Putin's Russia is also a good example of how a country that was on the verge of freedom and liberty for its population, slowly but surely shifted to the current dictatorial state. All of that without a clear "revolution" or sudden shift. And officially it is still a "democratic" country...
Pro-suicide content has been a thing since the days of USENET. It's been a (lesser) problem on social media since the start. Is it really just that one case got over the hysteria threshold?
But yes, if the algorithm is suggesting pro-suicide content then the developers are morally, if not legally, liable for that and should expect some consequences. I note that one of the few taboos maintained by the otherwise grossly irresponsible UK media is not reporting on suicide (because this is known to be a trigger). You might see "famous musician died suddenly at a young age" and have to connect the dots yourself.

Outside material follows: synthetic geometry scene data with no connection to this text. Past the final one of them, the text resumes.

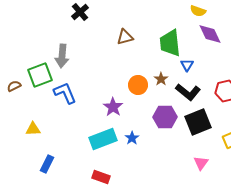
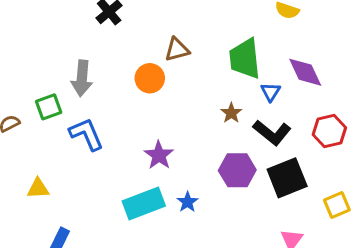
purple diamond: (210, 34) -> (305, 72), moved
green square: (40, 75) -> (49, 107), size x0.7
orange circle: (138, 85) -> (150, 78), moved

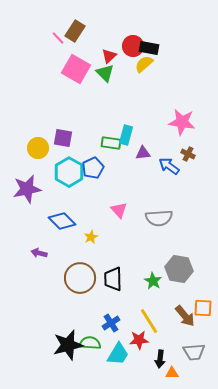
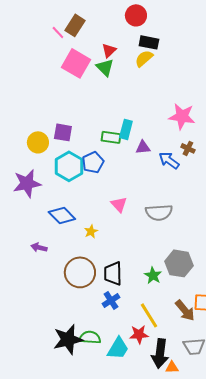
red circle: (133, 46) -> (136, 15), moved
blue cross: (111, 323) -> (111, 300), moved
black arrow: (160, 359) -> (160, 353), size x1.6

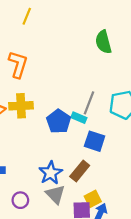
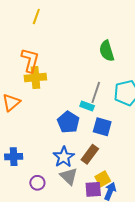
green semicircle: (103, 42) -> (107, 51), moved
yellow cross: (21, 106) -> (35, 78), moved
blue pentagon: (59, 121) -> (68, 122), moved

if she hadnt searched for it herself, it wouldnt have suggested it. the parents (understandly) want to blame someone for it. politics is emotion, not logic.
Just this past 12 months both my drivers license and passport have been involved in data breaches and there are no penalties or recompense for the companies at fault, so my patience for providing ID is near zero.
Because self inputed age fields don't work. People just lie to access what they want.
You have to understand that the goal here is not token compliance but actually limiting teenagers exposure to something we now know to be highly addictive and damaging to mental health.
Clearly, the market is not able to self restrict and will exploit every opportunities given to it. It's only logical to take stronger restriction. That's basically bringing regulations on social media on the same track as tobacco and alcohol.
Personally, I think it makes a lot of sense.
If this would have been the case, proper parental controls would have been in place everywhere. Instead, parental controls are only used to maximize profits.
Requiring ID is not entirely the right approach here I think. You're forcing people to reveal PII for limited gain, and building systems you can't knock down later.
The EU is working on a zero knowledge proof system for exactly this purpose, but it doesn't quite seem to be ready for prime time yet.
https://ageverification.dev/Technical%20Specification/annexe...
It is in the sense that it entices the industry to come up with a better approach.
Otherwise they'll just sit on their piles of gold saying that it can't be done, as they have been doing for far too long.
You can expect another law or directive to explain how it has to be done. In the EU, GDPR does apply so you can be sure that poorly storing ID copies for this purpose will not fly.
But, I think it's clearly what ID is for and a legitimate use case for electronic ID. ID is the tool the state uses to give you a way to prove you are who you pretend to be.
I think there's something a bit funny in worrying about giving a copy of your IDs to companies who already know everything about you from your full social graph to your political leanings and interests.
I believe it's because the governments (which are far more powerful than any "corporation", because they have the de facto monopoly of violence: Microsoft can sue you, but the government can just jail you) can then pressure said companies if there's something that is not liked, with all consequences that come from there.
There's no need to bring conspiracy theories in, FTR. The power of the government must be always limited and bound by strong chains, and this goes in the opposite direction.